И Коровин не выдержал.
- Этого не может быть, - сказал он с грустью. – За три дня сделать ничего нельзя, если б кто-то попытался.
- Да вот оно, твоё «помилование» - решение Верховного суда. – Мохов достал из ящика стола бумаги со штампами и печатями. – Расстрел тебе отменили. Сняли все тяжкие политические обвинения. А за хлеб…Хорошо, что понемногу брал. Потому и срок определили малый. А с учётом того, что был под следствием, осталось всего ничего. Глядишь, летом и дома будешь. Отвело от тебя беду. Везучий.  Или оберег есть какой у тебя?
- Есть, - кивнул Коровин.
- Скажи, если не секрет.
- Правда. Вот мой оберег.
- Пра –а –а –в –да, - начальник нахмурился. – Да если б не…Не сидел бы ты теперь передо мной…Правда…

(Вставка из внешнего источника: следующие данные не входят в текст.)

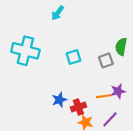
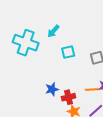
cyan arrow: (58, 13) -> (53, 31), moved

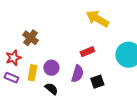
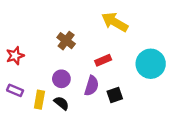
brown cross: (30, 38) -> (66, 41), moved
red star: (13, 58) -> (15, 56), moved
yellow rectangle: (32, 73) -> (39, 100), moved

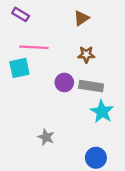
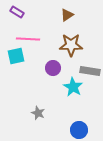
brown star: (86, 55) -> (71, 45), size x1.6
gray rectangle: (91, 86) -> (90, 71), moved
cyan star: (102, 112) -> (73, 87), moved

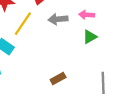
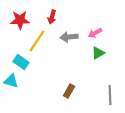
pink arrow: (87, 15) -> (95, 33), turned -32
brown rectangle: (58, 78) -> (69, 91), turned -32

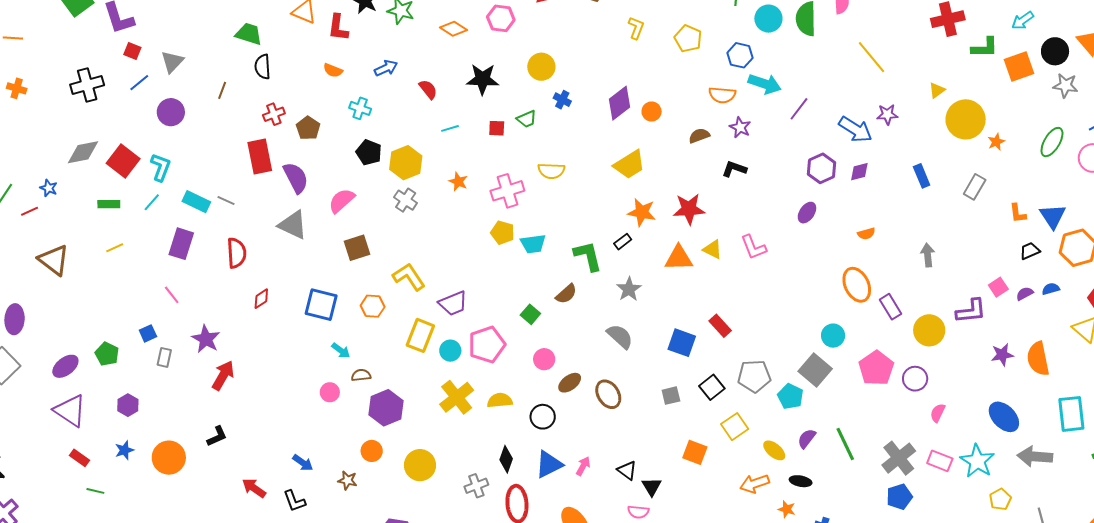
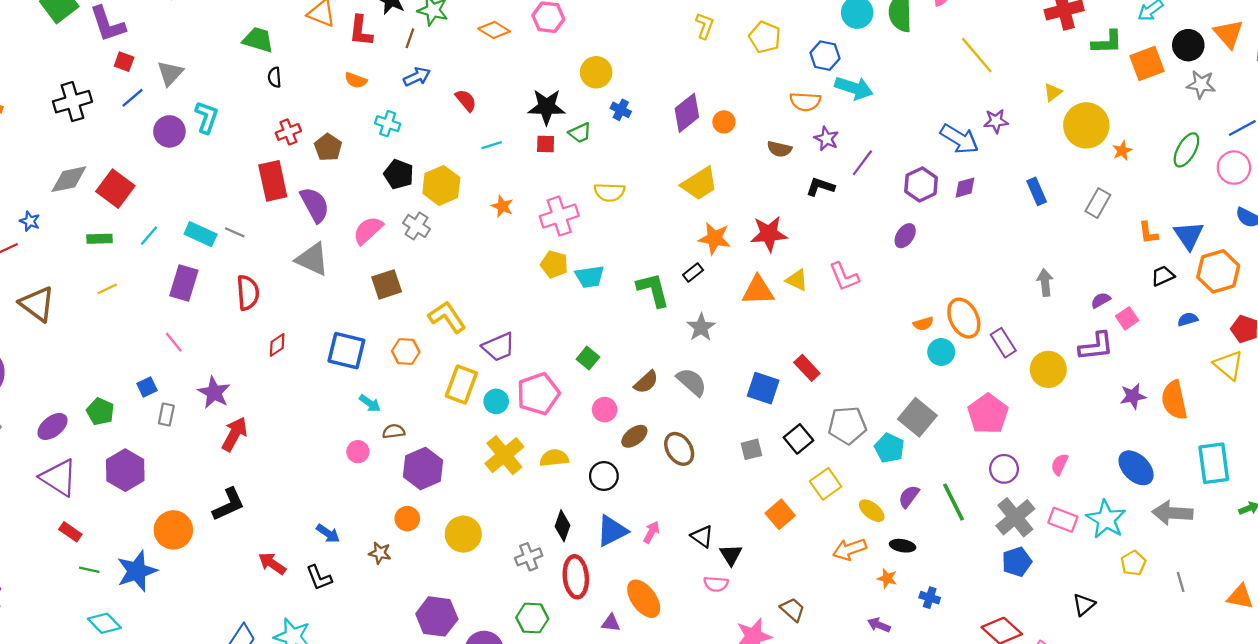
black semicircle: (263, 67) -> (274, 77), size x0.7
black star: (483, 79) -> (547, 107), moved
brown line: (222, 90) -> (410, 38), moved
purple line: (799, 109) -> (862, 163), moved
brown semicircle: (699, 136) -> (779, 149), turned -145
cyan L-shape: (161, 167) -> (207, 117), moved
gray cross: (406, 200) -> (417, 226), moved
orange semicircle: (866, 234) -> (923, 324), moved
brown semicircle: (566, 294) -> (646, 382), moved
purple semicircle: (1025, 294) -> (1101, 300), moved
cyan circle: (833, 336) -> (941, 352), moved
purple circle: (915, 379) -> (1004, 469), moved
purple hexagon: (128, 405) -> (125, 470), size x1.6
black L-shape: (217, 436) -> (229, 504), size x1.4
blue star: (124, 450) -> (137, 571), moved, size x1.8
orange square: (695, 452) -> (780, 514), turned 30

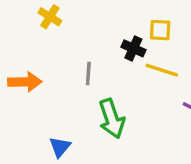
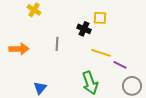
yellow line: (162, 70) -> (101, 53), moved
green arrow: (112, 119) -> (90, 83), moved

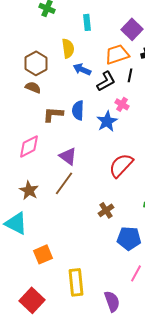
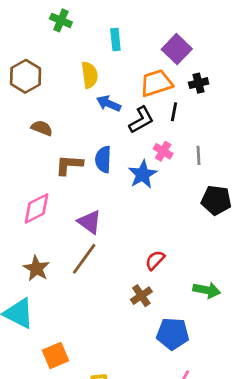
brown hexagon: (36, 63) -> (26, 76), moved
red semicircle: (121, 165) -> (155, 260), moved, size x0.6

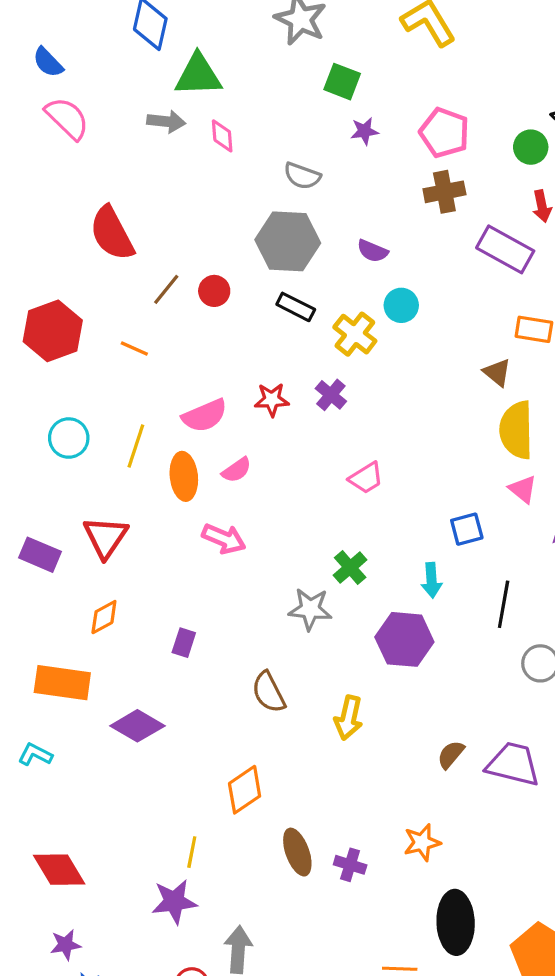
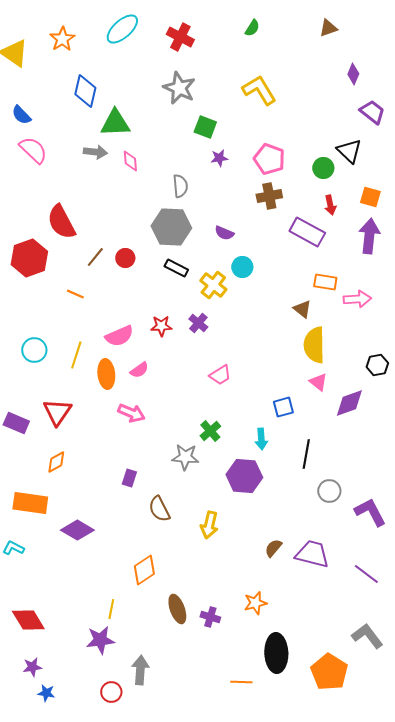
gray semicircle: (302, 176) -> (180, 186), turned -115
red hexagon: (53, 331) -> (29, 258), moved
purple rectangle: (184, 643) -> (129, 478), moved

-Пётр Силантьевич…Скажи, как всё было? Кому я жизнью обязан?
- Скажу…Сразу же после суда Зинаида, жена Василия Степановича, инженера вашего, в Москву самолётом вылетела. А там – прямо к Орджоникидзе.
- К Орджоникидзе? – не поверил Коровин.
- К нему. Она его близка родственница. На другой же день запросили твоё «дело» в Москву. Так-то вот. Теперь живи. Да помни, кто жизнь тебе сохранил. Нарком тяжёлой промышленности – Серго Орджоникидзе.
Коровин судорожно глотнул воздух:
- Сер- го… - И сдавленно, сдерживая внезапно нахлынувшее, неизведанное ранее чувство, прошептал. – Жить…я буду жить…
А несколько предательских слезинок скатились одна за другой по небритым щекам и затерялись в жесткой с проседью щетине.


P. S. Остаётся добавить, что Александр Васильевич Коровин был отцом моей подруги Тамары.